Sur la base de leurs échantillons, le groupe pense que l'une des principales raisons de la récupération du récif est les courants à proximité. La topographie du fond océanique, combinée à la force des alizés en surface, apporte du froid, l'eau riche en nutriments des profondeurs. Cette remontée d'eau alimente une gamme dense de poissons et d'autres espèces aquatiques autour du récif, qui à leur tour rongent les algues graminées qui rivalisent avec les coraux. Dans le processus, ils laissent place au nouveau, les jeunes polypes coralliens finissent par s'installer.

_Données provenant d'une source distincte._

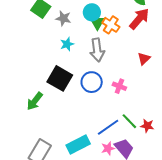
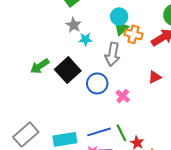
gray star: (63, 18) -> (74, 25), moved
orange cross: (111, 25) -> (133, 34), turned -36
green arrow: (35, 101) -> (40, 66), moved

"Ces récifs sont résilients, ayant blanchi et récupéré plusieurs fois, " dit Dan Thornhill, directeur de programme à la Division des sciences océaniques de la National Science Foundation, qui a financé la recherche. "Mais l'épisode de blanchissement de 2015-2016 a été particulièrement sévère, l'île nous fournit donc de nouvelles informations sur la façon dont certains des coraux les plus résistants au monde se débrouillent face à un grave stress de blanchissement. »
Comprendre comment les récifs coralliens comme Jarvis sont capables de se rétablir après un blanchissement important sera essentiel pour comprendre comment d'autres écosystèmes récifaux pourraient repousser à l'avenir, dit Barkley.
Mais le Super El Nino 2015 a fait chauffer Jarvis plus que jamais auparavant, et le blanchiment qui s'ensuivit fut le pire jamais enregistré. 95 pour cent des coraux de l'île sont morts.
"La grande question pour nous est de savoir si le récif peut rebondir pendant tout ce temps, " dit Barkley. " Même les récifs comme Jarvis qui ont repoussé dans le passé ont un seuil au-delà duquel ils ne peuvent pas récupérer. Ce qui se passera au cours des prochaines années nous aidera vraiment à comprendre le blanchiment sévère."
Toujours, elle est prudemment optimiste. « Il est facile de regarder un endroit comme Jarvis après l'événement de blanchissement de 2015 et de se sentir déprimé. blanchissement et mortalité accélérés dans le monde entier, nous avons une fenêtre étroite pour faire face aux effets du changement climatique sur les coraux. Certains récifs peuvent être capables de persister à travers d'énormes événements de stress."
« Les premiers signes de reprise sont là, " dit Cohen. " Maintenant, nous attendons, regarder et apprendre."